Page-level text extractions
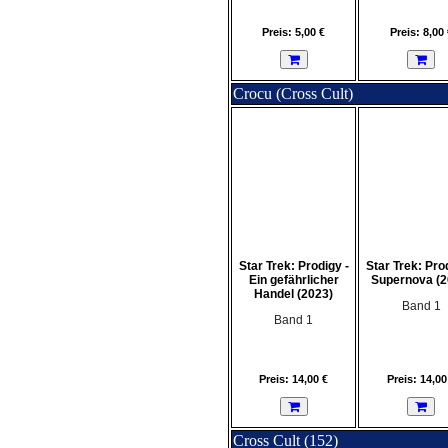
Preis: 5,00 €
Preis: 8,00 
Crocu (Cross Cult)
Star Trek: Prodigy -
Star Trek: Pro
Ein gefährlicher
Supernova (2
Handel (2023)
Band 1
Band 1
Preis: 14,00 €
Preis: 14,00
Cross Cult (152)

What you will do —
Each line with the word "Preis" in the records above belongs in the result; copy all of them.

Output for this task —
Preis: 5,00 €
Preis: 8,00 
Preis: 14,00 €
Preis: 14,00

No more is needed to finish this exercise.